__Task requirements__. Copy out, from the entries below, each line that holds the string "hormigón".

· · · · · · ·

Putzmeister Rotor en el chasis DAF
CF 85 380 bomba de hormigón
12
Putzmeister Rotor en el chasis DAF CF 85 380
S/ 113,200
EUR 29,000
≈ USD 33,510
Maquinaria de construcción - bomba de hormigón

· · · · · · ·

__Answer to this task__.
CF 85 380 bomba de hormigón
Maquinaria de construcción - bomba de hormigón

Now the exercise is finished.